Sarah Tierney at AI Business says it will take time and resources to determine how people will adapt to AI and other technological shifts. She tells employers to encourage employees to learn digital skills that align with their career objectives — and to foster employee enthusiasm for developing soft skills such as curiosity, innovative thinking, and agility.
Training Must Be Engaging
While the bulk of tech employees would train via digital courses, anyway, it’s important to note just how valuable the online medium is.
Danielle Westermann King at Human Resource Executive points readers to Accenture, where chief leadership & human resources officer Ellyn Shook transformed the retraining curriculum from purely classroom-based learning to 75-percent digital courses. That move has led to a 92-percent average increase in the number of people being trained every year.
Organizations might choose to deliver training online or in classrooms — or a combination of both. They might favor bootcamps, team learning, gamification, and one-on-one coaching in rotational stints, as McKinsey researchers André Dua, Liz Hilton Segel, and Susan Lund explain. The important point is to deliver training in ways that engage employees. Make sure the training is flexible, suitable, and interactive.
Dua, Segel, and Lund argue that many organizations will need to create a new C-suite role to manage training delivery. They talk of a chief skills and learning officer (CSLO) with close ties to people development and HR. However, a CHRO could certainly oversee the training as well.
AI in HR
There is huge potential for AI applications in HR.
Momentum is shifting in developed markets, and more organizations see AI’s value. Chris Havrilla, VP of HR technology and solution provider strategy at Bersin, Deloitte Consulting, says she expects AI to be a regular part of HR in the next five years.
Pointing to Deloitte’s 2019 Global Human Capital Trends report, Havrilla says that the majority of respondents understand the importance of AI and automation in human capital. Yet only 26 percent are ready to implement these technologies.
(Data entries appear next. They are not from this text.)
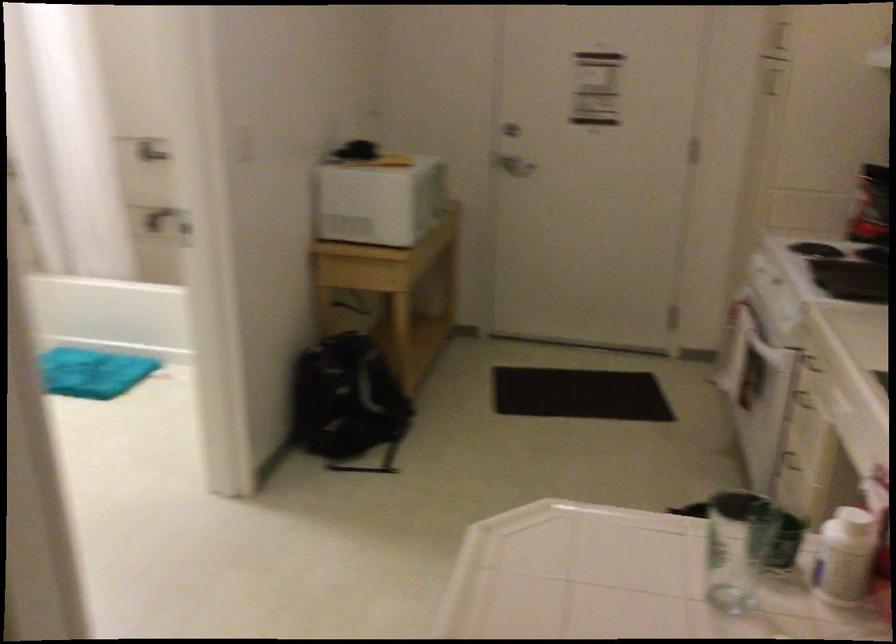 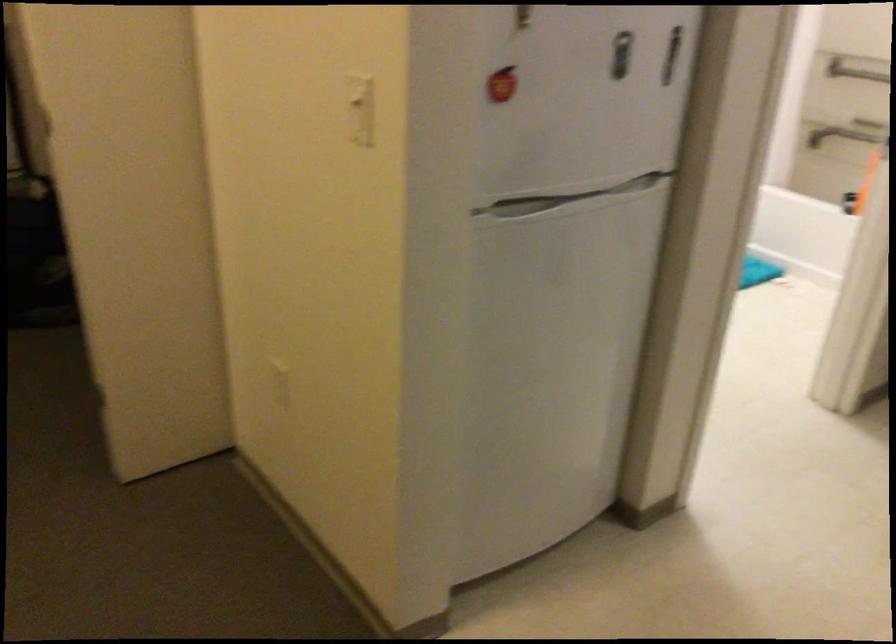 Question: The first image is from the beginning of the video and the second image is from the end. How did the camera likely rotate when shooting the video?

Choices:
 (A) Left
 (B) Right
 (C) Up
 (D) Down

Answer: (A) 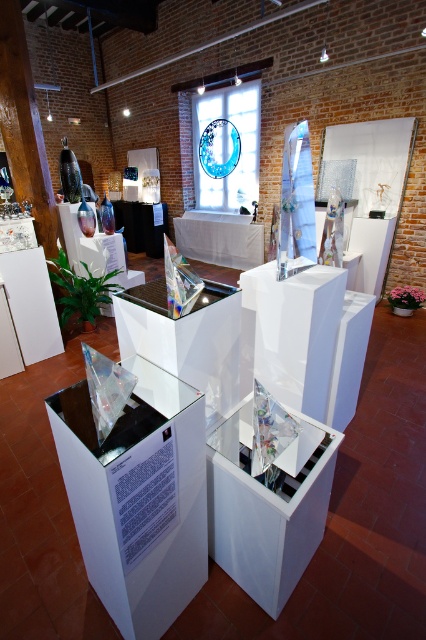 You are an art curator planning to install a new light fixture in the art exhibition space. The light fixture requires a minimum height clearance of 2 meters. Based on the scene, can the transparent glass sculpture at center and the transparent glass table at center accommodate this requirement?

The transparent glass sculpture at center is much taller than the transparent glass table at center. Since the sculpture is taller, it likely exceeds the 2 meters height requirement, so the light fixture may not be suitable for installation here.

You are an art curator planning to move the transparent glass sculpture at center to the transparent glass table at center. Based on the scene description, will the sculpture fit on the table without overhanging?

It’s up to HR leaders to rethink or recode work, Havrilla explains. Hand over the simple tasks to machines and let people focus on “superjobs” that require problem-solving, interpretation, design, communication, relationships, decisions, and outcomes, she advises.
Tech workers will be key candidates for superjobs. Havrilla says 84 percent of organizations are thinking about reskilling, retraining, and investing in superjobs.
The employee of the future is committed to a professional life of learning. It’s up to CHROs and their teams to create a culture, alongside processes and policies, to ensure this learning happens. Tech workers should be encouraged to keep developing their skills and find new opportunities to reskill. Indeed, they should be lining up to take the superjobs.